For the third quarter, which ended September 30, NetManage revenues came in at about $8.7 million, compared to $9.4 million for the third quarter of 2006. Net income increased to $493,000, or $0.05 per share, compared to a profit of $33,000 in the same quarter a year ago, or $0.00 per share. Profits were helped by the recovery of $281,000 due to a previously recorded restructuring charge in the most recent quarter.
Zvi Alon, chairman, president, and CEO of the Cupertino, California, company, said he was pleased NetManage turned a profit during its “seasonally challenging third quarter.” Alon also praised achievements during the quarter, including the signing of 16 new “technology deals” and increasing the size of its channel network by 30 percent. “We remain focused on driving revenue, developing new relationships and achieving long-term profitability,” he says.
NetManage’s stock, which is traded on the NASDAQ, increased slightly following the release of financial results, and is trading around $4 per share. However, its stock value has declined consistently since the beginning of 2004, when the company was trading at around $11 per share.
The company also announced the opening of a new office in Shanghai, China, which the company says marks “the next phase in the company’s accelerated growth and expansion into new markets.”
NetManage sees a big upside to the Chinese market, which it characterized as “legacy rich.” The company estimates that there are 2,000 “global companies” operating in the region that could be good candidates for NetManage’s application modernization solutions. The company plans to make changes to its software to foster its adoption in China.

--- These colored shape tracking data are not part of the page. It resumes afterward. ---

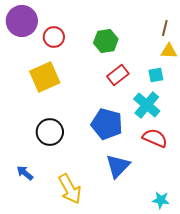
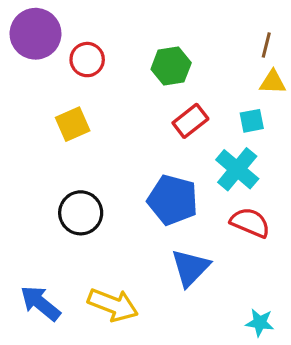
yellow square: (45, 77) -> (73, 124), size x0.7
blue arrow: (25, 173) -> (40, 303), moved, size x1.5
yellow arrow: (70, 189) -> (113, 305), turned -40

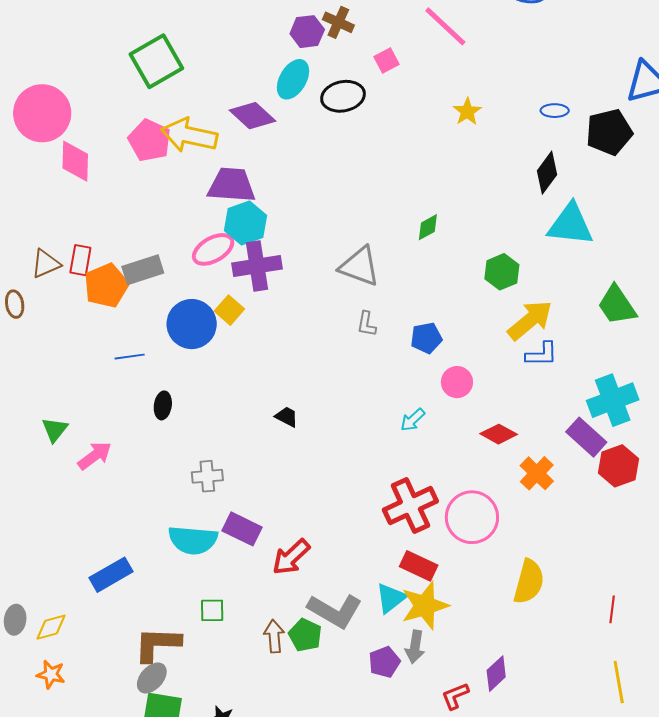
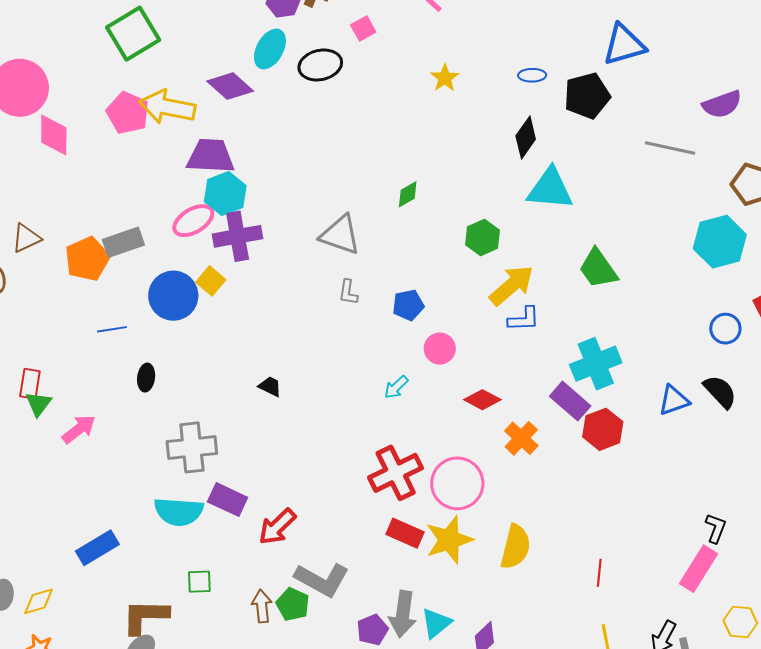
red rectangle: (80, 260) -> (30, 384), moved
gray cross: (207, 476) -> (192, 447), size x1.6
cyan triangle: (391, 598) -> (436, 623), moved
yellow star: (425, 606) -> (449, 540), moved
gray arrow: (415, 647) -> (403, 614), size x1.4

Part of its Chinese strategy entails working to facilitate the outsourcing of development work from the United States to China and independent Chinese IT firms. “The IT infrastructure outsourcing capabilities are vast in China and are a major part of our business strategy with the new office,” says Yi Fan Chen, an IT veteran who is heading the Shanghai office as vice president and general manager of China operations.